Lainnya, saluran siaga yang ada di Indonesia juga belum ada yang berkelanjutan, kata Sandy. “Jadi kesimpulannya, kita harus belajar untuk saling menjaga satu sama lain,” katanya. BBC News Indonesia telah menghubungi sejumlah pejabat di Direktorat Jenderal Pendidikan Tinggi, Riset dan Teknologi di Kementerian Pendidikan dan Kebudayaan.

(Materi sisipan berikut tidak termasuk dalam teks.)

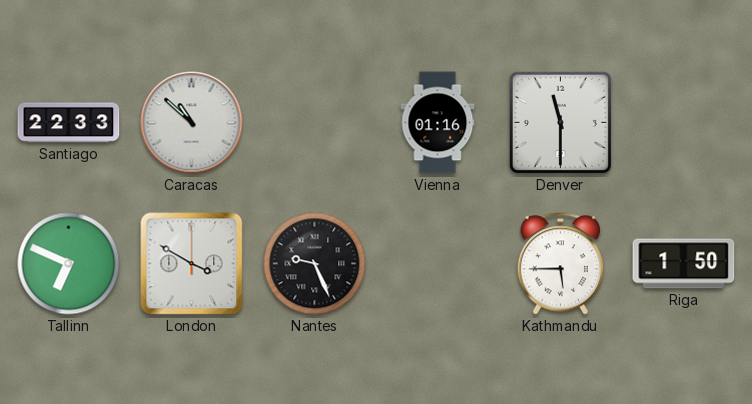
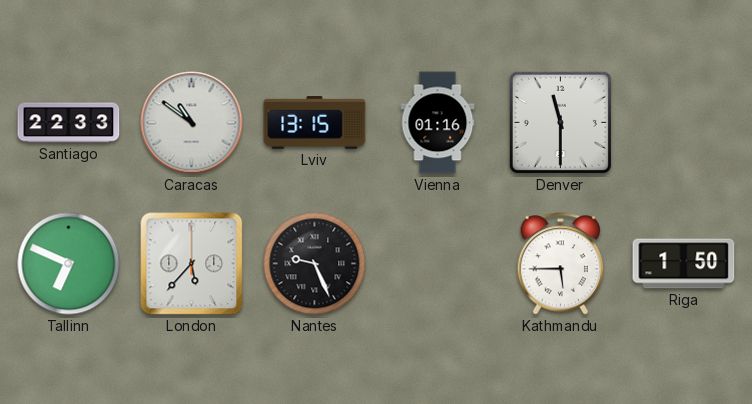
Caracas: 10:52 -> 10:51
Lviv: none -> 13:15
London: 3:50 -> 5:37
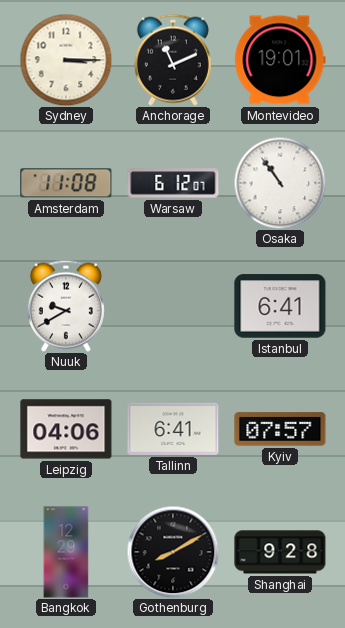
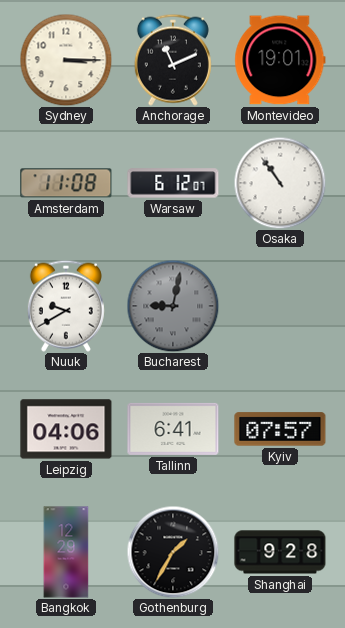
Bucharest: none -> 9:02
Istanbul: 6:41 -> none
Gothenburg: 8:10 -> 1:35
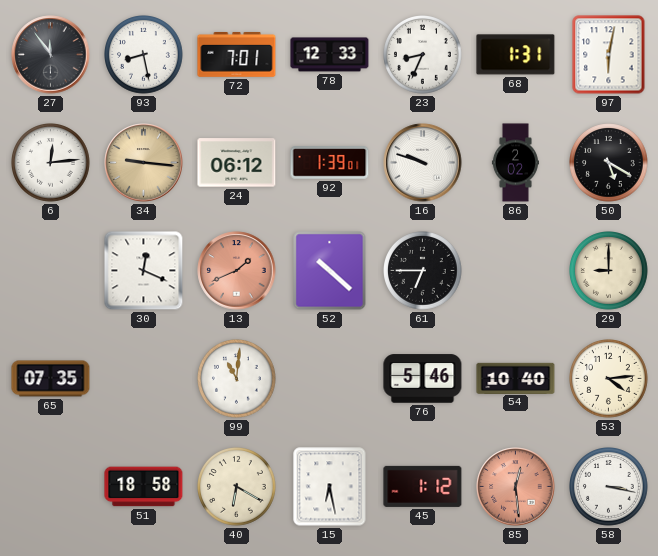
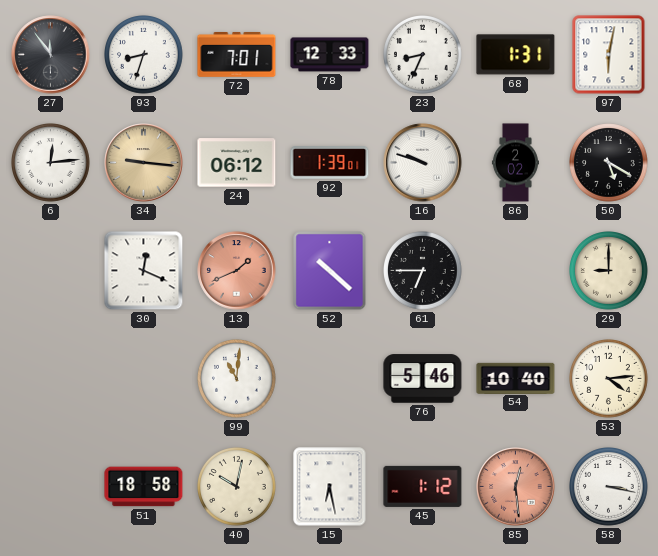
93: 8:28 -> 8:33
65: 07:35 -> none
40: 6:20 -> 10:02
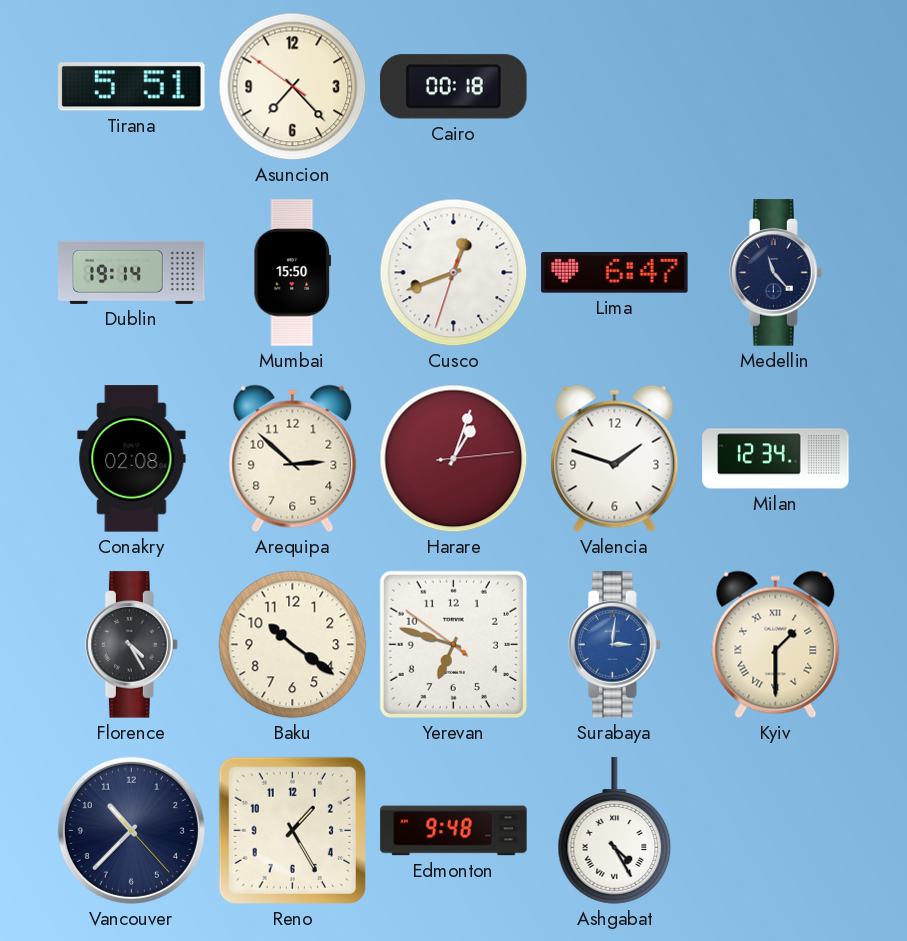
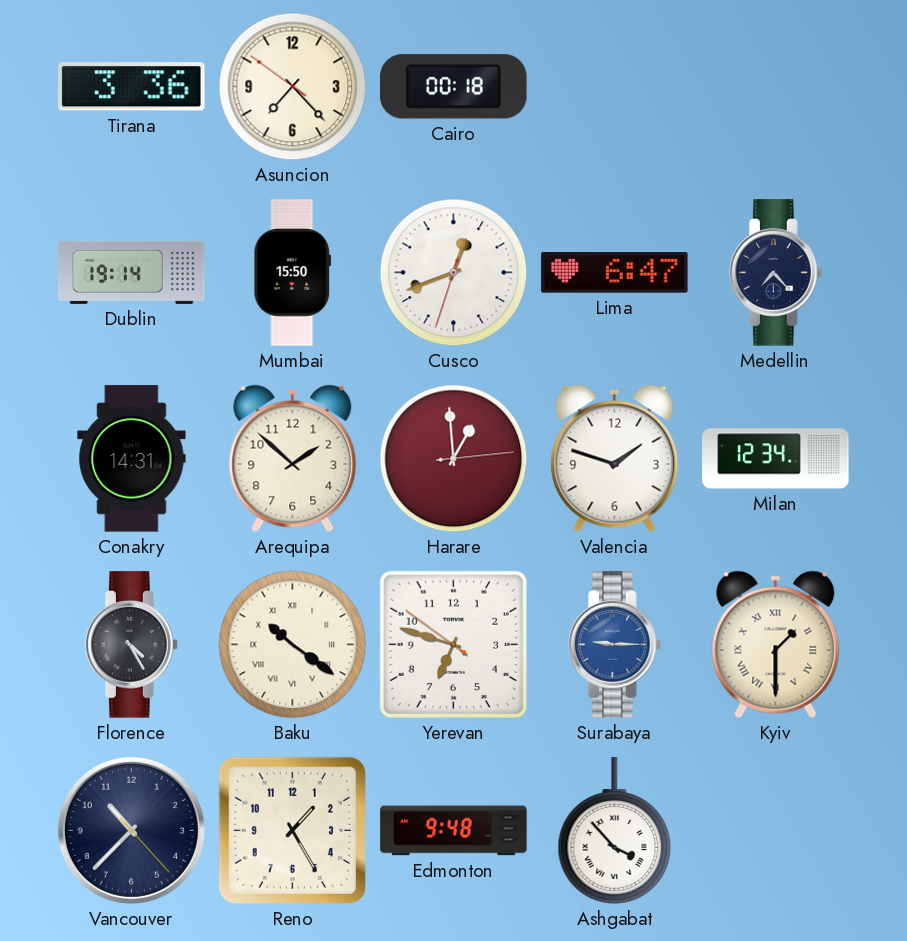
Tirana: 5:51 -> 3:36
Medellin: 11:23 -> 7:23
Conakry: 02:08 -> 14:31
Arequipa: 2:52 -> 1:52
Harare: 1:03 -> 12:59
Baku numerals: Arabic -> Roman
Surabaya: 3:01 -> 9:15
Ashgabat: 4:25 -> 3:53
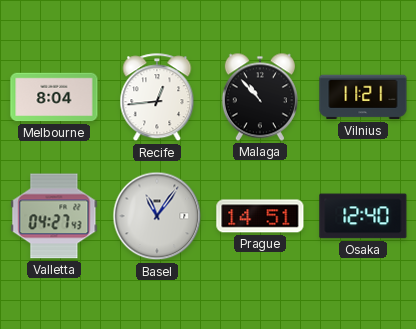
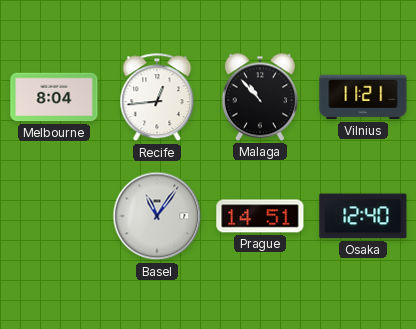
Valletta: 04:27 -> none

Hingga berita ini diturunkan, belum ada yang memberikan komentar. Begitupun dari kementerian kesehatan. Namun, dalam sejumlah kesempatan, Kementerian Kesehatan mengkampanyekan pentingnya isu kesehatan mental kepada pelajar dan sekolah-sekolah. “Melalui tindakan kecil seperti kebaikan sederhana, percakapan terbuka dan mendengarkan tanpa menghakimi, dapat berpengaruh secara signifikan,” kata Direktur Jenderal Tenaga Kesehatan Maria Endang Sumiwi.
Informasi lebih lanjut:
Jika Anda, sahabat, atau kerabat memiliki kecenderungan bunuh diri, segera hubungi psikolog, psikiater atau dokter kesehatan jiwa di Puskesmas atau rumah sakit terdekat. Anda dapat mengakses situs Emotional Health For All jika membutuhkan bantuan.
Layanan dari Kementerian Kesehatan dapat Anda hubungi melalui nomor 119 ext 8.
Anda juga dapat menghubungi layanan 24 jam “BISA Helpline” melalui nomor WhatsApp 08113855472.